▶ _Instructions for the task_:
From the first line of the data below through the line bearing "After that, eating", reproduce each line exactly; do not include pictures.

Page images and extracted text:
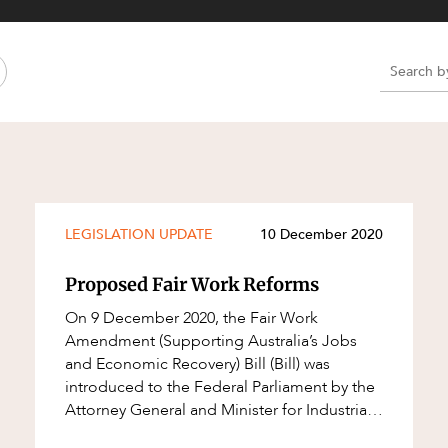
Property and Planning
 and Energy
e and Employment
e
e
e
LEGISLATION UPDATE
10 December 2020
Proposed Fair Work Reforms
On 9 December 2020, the Fair Work
Amendment (Supporting Australia’s Jobs
and Economic Recovery) Bill (Bill) was
introduced to the Federal Parliament by the
Attorney General and Minister for Industrial
Relations, Christian Porter. The Bill proposes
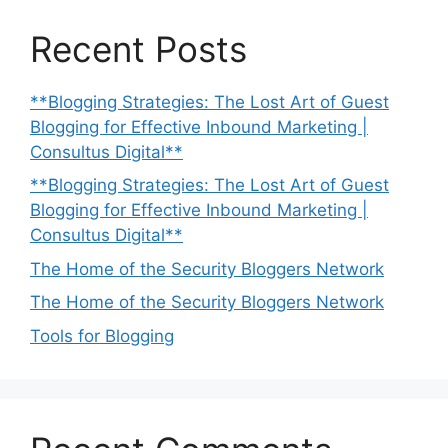
Recent Posts
**Blogging Strategies: The Lost Art of Guest
Blogging for Effective Inbound Marketing |
Consultus Digital**
**Blogging Strategies: The Lost Art of Guest
Blogging for Effective Inbound Marketing |
Consultus Digital**
The Home of the Security Bloggers Network
The Home of the Security Bloggers Network
Tools for Blogging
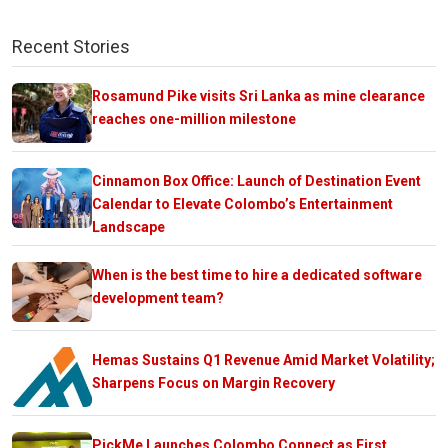
Recent Stories
Rosamund Pike visits Sri Lanka as mine clearance
reaches one-million milestone
Cinnamon Box Office: Launch of Destination Event
Calendar to Elevate Colombo’s Entertainment
Landscape
When is the best time to hire a dedicated software
development team?
Hemas Sustains Q1 Revenue Amid Market Volatility;
Sharpens Focus on Margin Recovery
PickMe Launches Colombo Connect as First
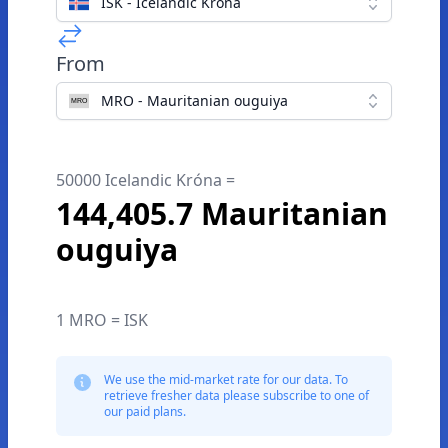
ISK - Icelandic Króna
From
MRO - Mauritanian ouguiya
50000 Icelandic Króna =
144,405.7 Mauritanian
ouguiya
1 MRO = ISK
We use the mid-market rate for our data. To
retrieve fresher data please subscribe to one of
our paid plans.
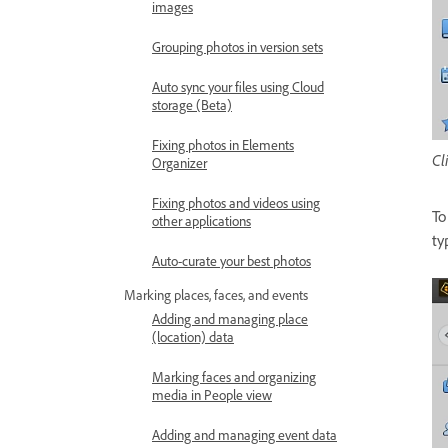
images
Grouping photos in version sets
Auto sync your files using Cloud
storage (Beta)
Fixing photos in Elements
Cl
Organizer
Fixing photos and videos using
To
other applications
ty
Auto-curate your best photos
Marking places, faces, and events
Adding and managing place
(location) data
Marking faces and organizing
media in People view
Adding and managing event data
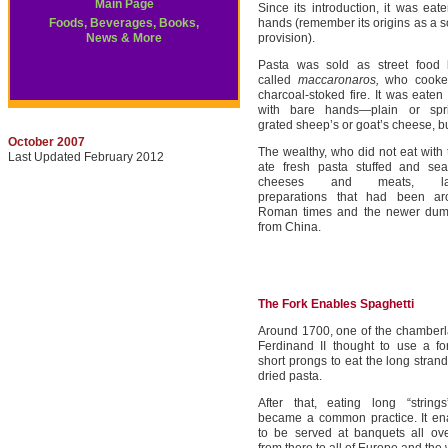
Main Page
Since its introduction, it was eat
Foods, Beverages, Books,
hands (remember its origins as a so
News & More
provision).
Pasta was sold as street food
called
maccaronaros,
who cooke
charcoal-stoked fire. It was eaten
with bare hands—plain or spri
grated sheep’s or goat’s cheese, b
October 2007
The wealthy, who did not eat with 
Last Updated February 2012
ate fresh pasta stuffed and se
cheeses and meats, lasa
preparations that had been ar
Roman times and the newer dump
from China.
The Fork Enables Spaghetti
Around 1700, one of the chamberl
Ferdinand II thought to use a fo
short prongs to eat the long stran
dried pasta.
After that, eating long “string
became a common practice. It en
to be served at banquets all ove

▶ _Exercise result_:
Property and Planning
 and Energy
e and Employment
e
e
e
LEGISLATION UPDATE
10 December 2020
Proposed Fair Work Reforms
On 9 December 2020, the Fair Work
Amendment (Supporting Australia’s Jobs
and Economic Recovery) Bill (Bill) was
introduced to the Federal Parliament by the
Attorney General and Minister for Industrial
Relations, Christian Porter. The Bill proposes
Recent Posts
**Blogging Strategies: The Lost Art of Guest
Blogging for Effective Inbound Marketing |
Consultus Digital**
**Blogging Strategies: The Lost Art of Guest
Blogging for Effective Inbound Marketing |
Consultus Digital**
The Home of the Security Bloggers Network
The Home of the Security Bloggers Network
Tools for Blogging
Recent Stories
Rosamund Pike visits Sri Lanka as mine clearance
reaches one-million milestone
Cinnamon Box Office: Launch of Destination Event
Calendar to Elevate Colombo’s Entertainment
Landscape
When is the best time to hire a dedicated software
development team?
Hemas Sustains Q1 Revenue Amid Market Volatility;
Sharpens Focus on Margin Recovery
PickMe Launches Colombo Connect as First
ISK - Icelandic Króna
From
MRO - Mauritanian ouguiya
50000 Icelandic Króna =
144,405.7 Mauritanian
ouguiya
1 MRO = ISK
We use the mid-market rate for our data. To
retrieve fresher data please subscribe to one of
our paid plans.
images
Grouping photos in version sets
Auto sync your files using Cloud
storage (Beta)
Fixing photos in Elements
Cl
Organizer
Fixing photos and videos using
To
other applications
ty
Auto-curate your best photos
Marking places, faces, and events
Adding and managing place
(location) data
Marking faces and organizing
media in People view
Adding and managing event data
Main Page
Since its introduction, it was eat
Foods, Beverages, Books,
hands (remember its origins as a so
News & More
provision).
Pasta was sold as street food
called
maccaronaros,
who cooke
charcoal-stoked fire. It was eaten
with bare hands—plain or spri
grated sheep’s or goat’s cheese, b
October 2007
The wealthy, who did not eat with 
Last Updated February 2012
ate fresh pasta stuffed and se
cheeses and meats, lasa
preparations that had been ar
Roman times and the newer dump
from China.
The Fork Enables Spaghetti
Around 1700, one of the chamberl
Ferdinand II thought to use a fo
short prongs to eat the long stran
dried pasta.
After that, eating long “string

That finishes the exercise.